If a field value is present multiple times in the same input file, all possible combinations will be present in the output. As shown below, join
will also ensure to add a final newline character even if not present in the input.
$ join <(printf 'a f1_x\na f1_y') <(printf 'a f2_x\na f2_y')
a f1_x f2_x
a f1_x f2_y
a f1_y f2_x
a f1_y f2_y
There are many more features such as specifying field delimiter, selecting specific fields from each input file in a particular order, filling fields for non-matching lines and so on. See the join chapter from my CLI text processing with GNU Coreutils ebook for explanations and examples.
Exercises
Use the example_files/text_files directory for input files used in the following exercises.
1) Default sort
doesn't work for numbers.

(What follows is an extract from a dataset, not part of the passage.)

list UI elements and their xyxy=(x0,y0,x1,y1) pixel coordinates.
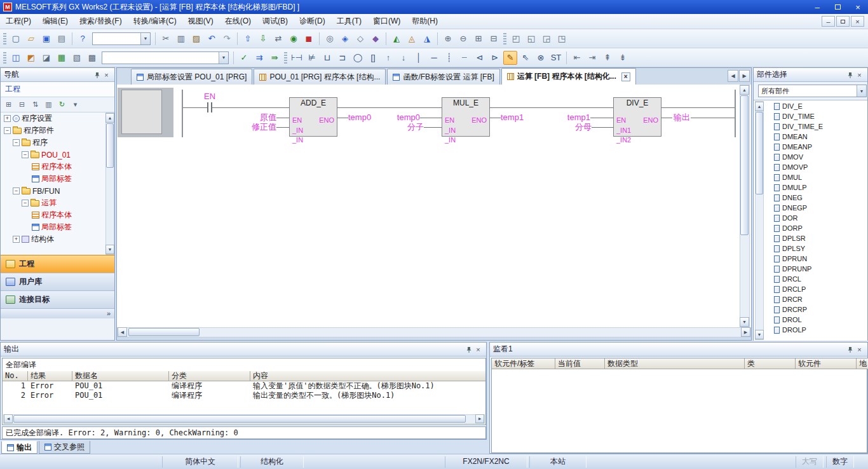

Correct the command used below:
# wrong output
$ printf '100\n10\n20\n3000\n2.45\n' | sort
10
100
20
2.45
3000
# expected output
$ printf '100\n10\n20\n3000\n2.45\n' | sort # ???
2.45
10
20
100
3000
2) Which sort
option will help you ignore case?
$ printf 'Super\nover\nRUNE\ntea\n' | LC_ALL=C sort # ???
over
RUNE
Super
tea
3) Go through the sort
manual and use appropriate options to get the output shown below.
# wrong output
$ printf '+120\n-1.53\n3.14e+4\n42.1e-2' | sort -n
-1.53
+120
3.14e+4
42.1e-2
# expected output
$ printf '+120\n-1.53\n3.14e+4\n42.1e-2' | sort # ???
-1.53
42.1e-2
+120
3.14e+4
4) Sort the scores.csv
file numerically in ascending order using the contents of the second field. Header line should be preserved as the first line as shown below. Hint: see the Shell Features chapter.
# ???
Name,Maths,Physics,Chemistry
Lin,78,83,80
Cy,97,98,95
Ith,100,100,100
5) Sort the contents of duplicates.txt
by the fourth column numbers in descending order. Retain only the first copy of lines with the same number.
# ???
dark red,sky,rose,555
blue,ruby,water,333
dark red,ruby,rose,111
brown,toy,bread,42
6) Will uniq
throw an error if the input is not sorted? What do you think will be the output for the following input?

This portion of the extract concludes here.